In very recent research works, there is an active interest shown in estimating the semantic keypoints of the human body which include the knee, upper shoulder, lower shoulder, and head for different purposes. In this context, research focus has been limited to traditional or classical approaches to articulate pose estimation using a pictorial structure framework. The classical approaches, however, are attached with the limitations of estimating a pose independent on image data and insufficient enough to determine the accurate location of the body keypoints. For these reasons, HPE research focused on enriching the representational power of the process. Recently, pose estimation has been greatly reshaped by deep-learning (DL) approaches. These DL-based approaches are efficient in extracting more sufficient and significant features from the input data. Such an approach has yielded promising outcomes and outpaced non-deep learning approaches [6]. Today, many researchers use machine learning (ML) and DL concept in different applications such as agriculture [7–10], environment [11–13], and cyber security [14]. The emergence of deep learning also presents new solutions to conventional computer vision branches like image classification and detection [15] as well as complex tasks which include image fusion [16] and image stitching.
Despite its outstanding performance in solving issues related to pose estimation, DL methods are facing challenges in detecting, capturing, and extracting the significant keypoints of the human body.
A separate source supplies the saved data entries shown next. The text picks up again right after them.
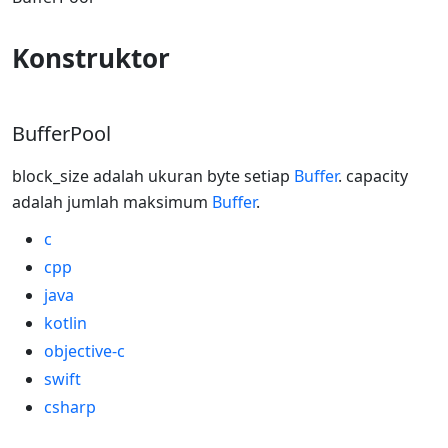
Konstruktor
BufferPool
block_size adalah ukuran byte setiap
Buffer
. capacity
adalah jumlah maksimum
Buffer
.
c
cpp
java
kotlin
objective-c
swift
csharp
Such challenges include occlusion (self-occlusion, inter-person occlusion, and out-of-frame occlusion), limited data (limited annotation, limited variation of pose, limited number of pose), bad input data (blurry, low resolution, low light, low contrast, small scale, noisy), domain gap, camera-centric, crowd scenes, speed, etc. Many researchers were inspired by [17] to employ the DL method to minimize such challenges facing HPE-accurate outcomes. Moreover, DL-based HPE has made a significant improvement recently in the tasks of single-person pose estimation in the top-down approach in an image [18] and videos [19] as well as multi-person pose estimation in monocular videos or images [20]. Table 1 shows the most cited HPE article from 2014 to 2022. All these improvements have been enabled by the use of a DL framework [21] and the availability of huge-scale benchmark public datasets which include “Leeds Sports Pose” (LSP) [22], “Frames Labelled in Cinema” (FLIC), “Microsoft Common Object in Context” (MS-COCO) [23], “Max Planck institute for informatics (MPII Human pose)” and so on. The most popular datasets used in 2D HPE research are shown in Fig. 1.
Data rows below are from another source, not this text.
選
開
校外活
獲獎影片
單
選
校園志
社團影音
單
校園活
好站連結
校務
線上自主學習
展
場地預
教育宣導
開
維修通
The availability of countless published research articles on HPE inspired researchers to publish a lot of informative surveys and review articles to serve as a guide for researchers in tackling HPE tasks. As the deep learning approaches are becoming more significant in solving complex tasks on HPE, many researchers focused only on single-person DL pose estimation models, others focused on multi-person DL pose estimation only. As such, this survey highlighted both single-person and multi-person DL pose estimation [24]. Numerous surveys on using DL models to solve HPE problems were conducted [25]. But, to our knowledge there exists no survey that focuses on details of state-of-the-art DL-based 2D HPE. For example, a survey [26] only reviewed the DL-based 3D and 2D HPE and summarized the challenges and the benchmark dataset. A detailed review of the current DL-based articles for 3D pose estimation and a summary of the merit and demerit of those methods arepresented [27].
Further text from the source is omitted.